Given Data / Assumptions:

  • One-hot or priority-encoded inputs are considered.
  • Exactly one valid input is active at a time unless a priority encoder is used.
  • Outputs are binary-coded representations (binary/BCD etc.).


Concept / Approach:
An N-to-m encoder maps N input lines to m outputs, where m = ceil(log2 N). The function is the inverse of a decoder: instead of expanding a coded input into one-of-N outputs, an encoder compresses one-of-N inputs into a code. Priority encoders add logic to resolve multiple simultaneous inputs according to a defined priority, ensuring a valid coded result.


Step-by-Step Solution:

1) Identify the definition: encoder = device that converts active input line number into a code.2) Note the coding scheme (e.g., 8 inputs → 3-bit binary output).3) Recognize enhancements (priority, enable, valid) that keep the core behavior the same.4) Conclude the statement is an accurate summary of encoder purpose.


Verification / Alternative check:
Truth tables for standard 4-to-2 or 8-to-3 encoders show unique coded outputs for each asserted input line. Priority encoder datasheets confirm the same with added priority/valid flags.

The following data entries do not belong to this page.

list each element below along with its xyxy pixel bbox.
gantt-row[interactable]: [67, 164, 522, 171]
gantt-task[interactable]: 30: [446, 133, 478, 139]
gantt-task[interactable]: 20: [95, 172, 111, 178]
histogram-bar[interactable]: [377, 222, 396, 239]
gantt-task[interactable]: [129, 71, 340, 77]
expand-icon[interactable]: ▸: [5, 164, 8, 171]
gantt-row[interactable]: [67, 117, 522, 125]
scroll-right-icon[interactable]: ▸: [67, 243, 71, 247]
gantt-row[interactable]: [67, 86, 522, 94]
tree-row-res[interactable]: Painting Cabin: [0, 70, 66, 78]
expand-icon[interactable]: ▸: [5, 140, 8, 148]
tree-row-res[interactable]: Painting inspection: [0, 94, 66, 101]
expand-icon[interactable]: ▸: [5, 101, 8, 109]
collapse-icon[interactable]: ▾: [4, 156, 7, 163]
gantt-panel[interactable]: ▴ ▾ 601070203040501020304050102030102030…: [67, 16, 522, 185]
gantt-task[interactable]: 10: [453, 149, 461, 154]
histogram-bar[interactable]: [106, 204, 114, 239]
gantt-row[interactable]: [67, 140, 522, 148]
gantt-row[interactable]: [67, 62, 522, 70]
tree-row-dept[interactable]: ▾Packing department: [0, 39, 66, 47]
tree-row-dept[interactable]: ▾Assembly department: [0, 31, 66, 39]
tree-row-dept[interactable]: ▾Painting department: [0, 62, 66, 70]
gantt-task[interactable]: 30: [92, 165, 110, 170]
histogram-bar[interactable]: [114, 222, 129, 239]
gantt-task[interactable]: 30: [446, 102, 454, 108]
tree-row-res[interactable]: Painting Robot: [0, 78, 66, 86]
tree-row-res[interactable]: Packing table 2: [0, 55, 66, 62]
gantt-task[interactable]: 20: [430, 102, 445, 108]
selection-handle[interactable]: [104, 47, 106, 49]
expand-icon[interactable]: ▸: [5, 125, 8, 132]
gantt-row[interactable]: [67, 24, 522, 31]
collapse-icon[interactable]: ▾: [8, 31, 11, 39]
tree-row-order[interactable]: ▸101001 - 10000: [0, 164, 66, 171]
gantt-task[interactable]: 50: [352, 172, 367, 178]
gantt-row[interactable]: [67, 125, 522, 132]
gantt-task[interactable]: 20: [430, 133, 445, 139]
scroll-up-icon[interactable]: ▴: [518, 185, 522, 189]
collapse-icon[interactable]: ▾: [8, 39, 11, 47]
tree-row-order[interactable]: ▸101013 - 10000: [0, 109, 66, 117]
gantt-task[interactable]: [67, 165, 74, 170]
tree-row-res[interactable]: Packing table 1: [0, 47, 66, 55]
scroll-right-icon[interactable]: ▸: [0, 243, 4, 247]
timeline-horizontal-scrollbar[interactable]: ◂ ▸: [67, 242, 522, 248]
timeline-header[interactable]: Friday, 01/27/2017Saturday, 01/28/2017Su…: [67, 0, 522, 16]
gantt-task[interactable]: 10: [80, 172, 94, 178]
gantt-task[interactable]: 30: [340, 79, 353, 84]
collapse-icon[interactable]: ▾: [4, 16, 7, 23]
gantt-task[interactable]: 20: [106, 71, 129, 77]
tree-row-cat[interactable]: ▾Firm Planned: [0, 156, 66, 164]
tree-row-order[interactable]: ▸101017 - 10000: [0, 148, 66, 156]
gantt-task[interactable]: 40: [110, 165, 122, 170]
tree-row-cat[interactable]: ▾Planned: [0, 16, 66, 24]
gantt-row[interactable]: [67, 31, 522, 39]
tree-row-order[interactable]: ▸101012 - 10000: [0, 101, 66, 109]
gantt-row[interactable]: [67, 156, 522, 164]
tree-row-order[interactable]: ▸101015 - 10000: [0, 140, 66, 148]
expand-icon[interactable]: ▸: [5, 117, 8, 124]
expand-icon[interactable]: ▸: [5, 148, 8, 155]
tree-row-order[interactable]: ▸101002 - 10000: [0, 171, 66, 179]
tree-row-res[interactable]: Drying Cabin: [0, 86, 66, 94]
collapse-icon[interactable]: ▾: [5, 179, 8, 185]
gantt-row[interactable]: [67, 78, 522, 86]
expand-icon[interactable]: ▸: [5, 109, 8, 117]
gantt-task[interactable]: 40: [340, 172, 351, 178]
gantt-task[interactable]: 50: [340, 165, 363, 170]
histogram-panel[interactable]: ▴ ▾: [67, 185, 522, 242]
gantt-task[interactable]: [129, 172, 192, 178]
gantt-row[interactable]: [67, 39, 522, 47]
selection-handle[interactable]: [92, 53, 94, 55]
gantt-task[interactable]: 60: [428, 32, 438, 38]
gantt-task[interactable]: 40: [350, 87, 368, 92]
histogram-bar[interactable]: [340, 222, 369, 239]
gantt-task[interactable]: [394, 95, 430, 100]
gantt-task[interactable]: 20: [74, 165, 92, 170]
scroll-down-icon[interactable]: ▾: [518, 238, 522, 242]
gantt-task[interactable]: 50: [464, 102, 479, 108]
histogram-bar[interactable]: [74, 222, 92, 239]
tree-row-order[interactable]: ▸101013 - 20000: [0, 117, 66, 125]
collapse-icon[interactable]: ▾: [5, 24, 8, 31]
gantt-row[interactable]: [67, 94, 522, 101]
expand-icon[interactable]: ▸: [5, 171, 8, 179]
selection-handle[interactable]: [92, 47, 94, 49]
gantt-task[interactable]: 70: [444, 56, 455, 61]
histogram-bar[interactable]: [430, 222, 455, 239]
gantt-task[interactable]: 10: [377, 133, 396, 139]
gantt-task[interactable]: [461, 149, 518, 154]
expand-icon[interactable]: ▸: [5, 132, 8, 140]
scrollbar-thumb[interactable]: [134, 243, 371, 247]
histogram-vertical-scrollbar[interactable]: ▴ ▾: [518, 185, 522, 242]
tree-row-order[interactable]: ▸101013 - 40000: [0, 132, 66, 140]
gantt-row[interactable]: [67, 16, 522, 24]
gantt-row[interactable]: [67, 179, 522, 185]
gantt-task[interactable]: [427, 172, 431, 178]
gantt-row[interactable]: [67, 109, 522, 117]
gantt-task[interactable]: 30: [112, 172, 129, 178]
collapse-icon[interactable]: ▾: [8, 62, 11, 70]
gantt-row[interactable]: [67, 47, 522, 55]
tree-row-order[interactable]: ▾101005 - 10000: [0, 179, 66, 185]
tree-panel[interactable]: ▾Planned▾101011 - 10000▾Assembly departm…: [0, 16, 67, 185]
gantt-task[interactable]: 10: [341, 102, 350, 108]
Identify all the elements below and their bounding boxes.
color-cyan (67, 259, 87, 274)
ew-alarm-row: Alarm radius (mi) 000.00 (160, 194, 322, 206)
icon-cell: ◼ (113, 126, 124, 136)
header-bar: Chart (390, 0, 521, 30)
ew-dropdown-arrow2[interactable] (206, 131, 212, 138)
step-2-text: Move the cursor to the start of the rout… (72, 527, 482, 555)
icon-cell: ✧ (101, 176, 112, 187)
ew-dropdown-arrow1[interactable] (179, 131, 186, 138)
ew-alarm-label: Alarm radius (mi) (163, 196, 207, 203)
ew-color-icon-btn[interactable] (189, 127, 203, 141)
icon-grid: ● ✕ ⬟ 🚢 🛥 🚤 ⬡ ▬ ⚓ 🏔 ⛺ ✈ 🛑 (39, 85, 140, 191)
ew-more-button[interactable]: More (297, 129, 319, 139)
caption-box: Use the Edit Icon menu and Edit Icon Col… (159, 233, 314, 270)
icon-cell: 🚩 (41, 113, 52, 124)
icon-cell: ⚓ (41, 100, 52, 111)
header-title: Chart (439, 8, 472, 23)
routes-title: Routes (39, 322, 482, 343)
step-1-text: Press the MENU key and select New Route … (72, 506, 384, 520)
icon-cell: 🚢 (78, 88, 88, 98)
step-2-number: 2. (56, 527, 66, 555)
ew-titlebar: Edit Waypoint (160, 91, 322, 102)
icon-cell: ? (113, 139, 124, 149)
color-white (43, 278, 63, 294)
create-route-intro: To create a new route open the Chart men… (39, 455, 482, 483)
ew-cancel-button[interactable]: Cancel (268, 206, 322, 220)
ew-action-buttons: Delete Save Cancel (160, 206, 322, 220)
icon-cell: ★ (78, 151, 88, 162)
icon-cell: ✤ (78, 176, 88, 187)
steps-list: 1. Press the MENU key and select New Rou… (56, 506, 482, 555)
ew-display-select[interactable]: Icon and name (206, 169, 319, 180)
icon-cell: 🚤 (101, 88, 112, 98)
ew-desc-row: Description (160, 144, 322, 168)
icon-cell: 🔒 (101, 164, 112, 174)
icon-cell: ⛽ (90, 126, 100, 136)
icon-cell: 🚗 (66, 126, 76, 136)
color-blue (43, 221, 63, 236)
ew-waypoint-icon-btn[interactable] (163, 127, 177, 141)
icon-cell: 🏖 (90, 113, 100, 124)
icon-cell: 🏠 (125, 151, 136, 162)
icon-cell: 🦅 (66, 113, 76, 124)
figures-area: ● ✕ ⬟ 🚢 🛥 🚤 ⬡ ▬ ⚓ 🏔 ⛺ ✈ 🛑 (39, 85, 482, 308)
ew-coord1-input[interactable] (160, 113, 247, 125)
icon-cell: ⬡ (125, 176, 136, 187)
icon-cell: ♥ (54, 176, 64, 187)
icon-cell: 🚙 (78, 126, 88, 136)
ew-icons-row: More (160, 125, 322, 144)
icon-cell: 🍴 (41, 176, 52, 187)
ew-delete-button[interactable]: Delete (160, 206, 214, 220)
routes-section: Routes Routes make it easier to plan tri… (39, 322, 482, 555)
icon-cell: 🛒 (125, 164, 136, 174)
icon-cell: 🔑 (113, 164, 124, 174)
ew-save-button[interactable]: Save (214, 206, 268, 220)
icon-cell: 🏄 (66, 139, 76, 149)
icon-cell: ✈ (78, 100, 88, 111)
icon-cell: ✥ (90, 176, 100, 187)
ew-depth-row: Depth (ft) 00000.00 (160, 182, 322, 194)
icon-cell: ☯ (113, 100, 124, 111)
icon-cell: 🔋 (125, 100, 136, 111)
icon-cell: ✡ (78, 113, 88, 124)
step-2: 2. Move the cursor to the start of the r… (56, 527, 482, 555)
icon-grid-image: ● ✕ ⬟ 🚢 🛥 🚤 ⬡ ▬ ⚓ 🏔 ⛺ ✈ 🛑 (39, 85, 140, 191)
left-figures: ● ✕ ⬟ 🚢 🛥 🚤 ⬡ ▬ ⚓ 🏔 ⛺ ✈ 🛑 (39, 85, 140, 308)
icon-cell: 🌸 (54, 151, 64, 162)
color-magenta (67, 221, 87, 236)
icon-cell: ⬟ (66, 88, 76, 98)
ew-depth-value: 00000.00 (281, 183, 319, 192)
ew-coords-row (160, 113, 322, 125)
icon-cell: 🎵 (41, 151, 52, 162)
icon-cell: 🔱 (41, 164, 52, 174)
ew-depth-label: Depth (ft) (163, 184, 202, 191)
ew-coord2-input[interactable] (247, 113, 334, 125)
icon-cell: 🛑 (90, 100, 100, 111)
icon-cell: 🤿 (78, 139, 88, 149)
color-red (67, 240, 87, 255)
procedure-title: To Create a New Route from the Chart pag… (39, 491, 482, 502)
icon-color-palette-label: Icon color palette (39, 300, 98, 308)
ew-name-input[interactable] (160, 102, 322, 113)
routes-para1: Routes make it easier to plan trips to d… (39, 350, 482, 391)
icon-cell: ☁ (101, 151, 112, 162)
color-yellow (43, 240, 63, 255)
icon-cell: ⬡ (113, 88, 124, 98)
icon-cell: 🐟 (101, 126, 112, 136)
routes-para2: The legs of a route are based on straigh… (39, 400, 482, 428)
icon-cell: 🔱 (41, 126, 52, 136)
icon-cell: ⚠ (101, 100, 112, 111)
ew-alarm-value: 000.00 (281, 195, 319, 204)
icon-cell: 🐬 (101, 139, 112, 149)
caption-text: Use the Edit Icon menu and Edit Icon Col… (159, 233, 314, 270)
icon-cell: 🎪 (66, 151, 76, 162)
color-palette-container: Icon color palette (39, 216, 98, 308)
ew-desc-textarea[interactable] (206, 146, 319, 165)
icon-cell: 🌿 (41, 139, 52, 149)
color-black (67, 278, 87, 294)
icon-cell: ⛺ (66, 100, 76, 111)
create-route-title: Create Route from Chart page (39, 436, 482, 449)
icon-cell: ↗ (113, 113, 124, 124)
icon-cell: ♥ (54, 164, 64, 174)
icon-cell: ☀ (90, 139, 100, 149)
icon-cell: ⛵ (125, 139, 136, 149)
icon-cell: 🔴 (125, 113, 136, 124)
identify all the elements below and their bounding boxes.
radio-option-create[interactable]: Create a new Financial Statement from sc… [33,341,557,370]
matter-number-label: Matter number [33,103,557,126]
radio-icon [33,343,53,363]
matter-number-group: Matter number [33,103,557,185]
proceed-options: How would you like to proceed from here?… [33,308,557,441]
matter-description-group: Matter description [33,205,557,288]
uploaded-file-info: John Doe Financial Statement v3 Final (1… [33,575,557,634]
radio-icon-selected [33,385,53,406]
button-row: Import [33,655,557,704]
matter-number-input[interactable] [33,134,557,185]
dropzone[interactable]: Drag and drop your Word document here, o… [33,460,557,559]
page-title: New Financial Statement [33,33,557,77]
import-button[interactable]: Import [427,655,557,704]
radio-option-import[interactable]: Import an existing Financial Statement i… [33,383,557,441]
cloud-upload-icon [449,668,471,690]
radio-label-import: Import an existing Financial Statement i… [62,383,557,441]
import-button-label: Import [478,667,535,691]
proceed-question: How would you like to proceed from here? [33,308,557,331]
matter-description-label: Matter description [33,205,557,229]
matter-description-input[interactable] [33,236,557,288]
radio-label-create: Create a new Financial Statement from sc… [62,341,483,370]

Why Other Options Are Wrong:
Does not apply: contradicts the device definition.
Only for parity encoders: parity generation is a different function (error checking), not line-to-code encoding.
Applies only when all inputs are active: encoders assume one active input; all-active yields invalid unless priority or masking is used.


Common Pitfalls:
Confusing encoders with decoders or multiplexers; ignoring the need for priority when simultaneous inputs can occur.